What laws are in place relate to trade management, tagging
the bodies of dead kangaroos and the export of the processed
skins - not to animal welfare. In Western Australia, for example,
there have been only a few prosecutions involving the kangaroo
industry - two for supplying untagged carcasses to processors
and two for processors accepting them.
VIVA'S RESPONSE TO ENVIRONMENT AUSTRALIA:
The assurances given in the fact sheet by Environment Australia
are almost identical to those given by numerous other governments
in defence of slaughtering whales, tigers, elephants, rhinos
and a host of other animals who are now, or have been, on
the endangered list. They have all proved meaningless and
these creatures have been driven to the brink of extinction
by rampant exploitation, supported by governments and their
numerous ‘independent’ bodies. Fish are a classic
example - the most studied, monitored, scientifically assessed
and managed animals on earth. The result has been a catastrophe,
resulting in the collapse of fish populations world wide.
Australia’s exploitation of kangaroos is no different
and the quotas are set solely to meet commercial demand. Scientifically
it is unjustifiable, which is why the industry and government
refuse to discuss the latest studies and decline even to acknowledge
their existence. Morally, it is abhorrent, which is why they
also dismiss the cruelty and refuse to address the killing
and abandonment of baby joeys, pretending instead that the
killing is strictly controlled. There is almost no-one monitoring
the killing in the outback as it happens and no laws have
been introduced specifically to control shooters.
Australia has the worst record in the world for causing
the extinction of wildlife - currently, in Australia alone
there are 27 species listed as extinct, 33 as endangered,
51 as vulnerable, one as ‘conservation dependant’
and one as critically endangered.
Its environmental record is equally depressing, with vast
tracts of the country turning to desert because of its insistence
on grazing sheep and cattle - 160 million of them - on land
which is entirely unsuited to these animals’ hard hooves.

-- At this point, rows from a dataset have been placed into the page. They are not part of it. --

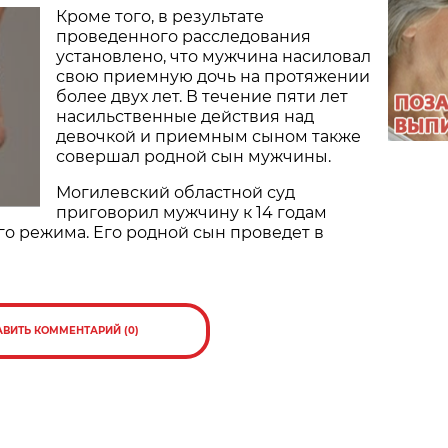
Кроме того, в результате
проведенного расследования
установлено, что мужчина насиловал
свою приемную дочь на протяжении
более двух лет. В течение пяти лет
насильственные действия над
девочкой и приемным сыном также
совершал родной сын мужчины.
Могилевский областной суд
приговорил мужчину к 14 годам
о режима. Его родной сын проведет в
АВИТЬ КОММЕНТАРИЙ (0)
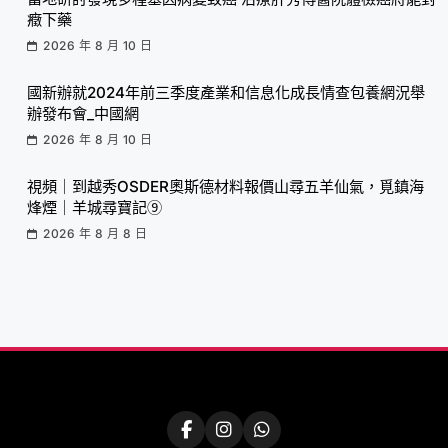
癥下藥
2026 年 8 月 10 日
國新辦就2024年前三季度產業和信息化成長情查包養網況舉
辦發布會_中國網
2026 年 8 月 10 日
視頻｜到越秀OSDER奧斯德材料報價山尋五羊仙氣，覓鎮海
烽煙｜羊城尋寶記⑨
2026 年 8 月 8 日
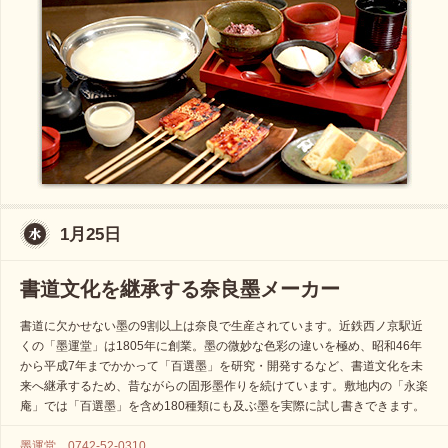
1月25日
書道文化を継承する奈良墨メーカー
書道に欠かせない墨の9割以上は奈良で生産されています。近鉄西ノ京駅近
くの「墨運堂」は1805年に創業。墨の微妙な色彩の違いを極め、昭和46年
から平成7年までかかって「百選墨」を研究・開発するなど、書道文化を未
来へ継承するため、昔ながらの固形墨作りを続けています。敷地内の「永楽
庵」では「百選墨」を含め180種類にも及ぶ墨を実際に試し書きできます。
墨運堂 0742-52-0310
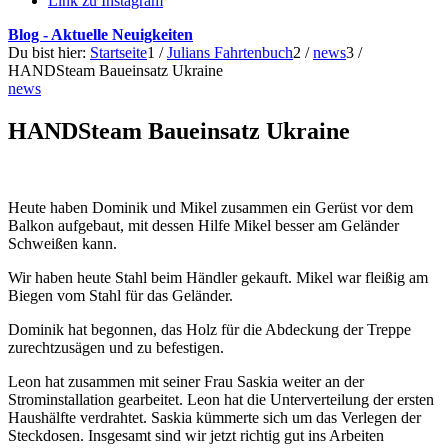
Link zu Instagram
Blog - Aktuelle Neuigkeiten
Du bist hier:
Startseite
1
/
Julians Fahrtenbuch
2
/
news
3
/
HANDSteam Baueinsatz Ukraine
news
HANDSteam Baueinsatz Ukraine
Heute haben Dominik und Mikel zusammen ein Gerüst vor dem
Balkon aufgebaut, mit dessen Hilfe Mikel besser am Geländer
Schweißen kann.
Wir haben heute Stahl beim Händler gekauft. Mikel war fleißig am
Biegen vom Stahl für das Geländer.
Dominik hat begonnen, das Holz für die Abdeckung der Treppe
zurechtzusägen und zu befestigen.
Leon hat zusammen mit seiner Frau Saskia weiter an der
Strominstallation gearbeitet. Leon hat die Unterverteilung der ersten
Haushälfte verdrahtet. Saskia kümmerte sich um das Verlegen der
Steckdosen. Insgesamt sind wir jetzt richtig gut ins Arbeiten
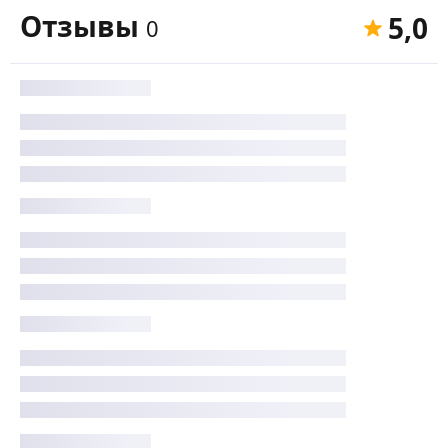
Отзывы
5,0
0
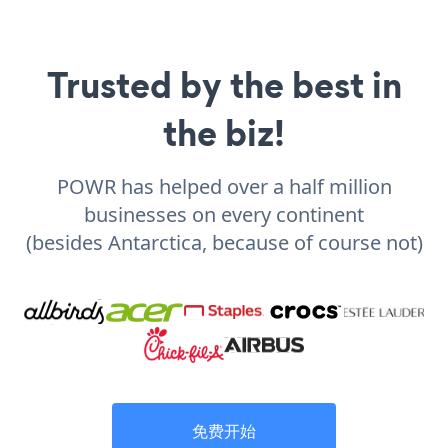
Trusted by the best in
the biz!
POWR has helped over a half million
businesses on every continent
(besides Antarctica, because of course not)
免费开始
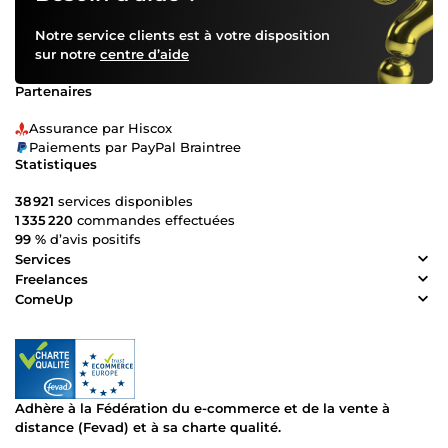
Notre service clients est à votre disposition
sur notre
centre d’aide
Partenaires
Assurance par Hiscox
Paiements par PayPal Braintree
Statistiques
38 921
services disponibles
1 335 220
commandes effectuées
99 %
d’avis positifs
Services
Freelances
ComeUp
Adhère à la Fédération du e-commerce et de la vente à
distance (Fevad) et à sa charte qualité.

This developing catastrophe is well documented and beyond
argument but still the government continues with policies
of clear felling and encouragement of livestock farming. All
its assurances and claims have to be seen in this light. Kangaroos,
who have lived in harmony with the fragile environment for
millions of years and are essential to its regeneration and
ultimate survival, are the scapegoats.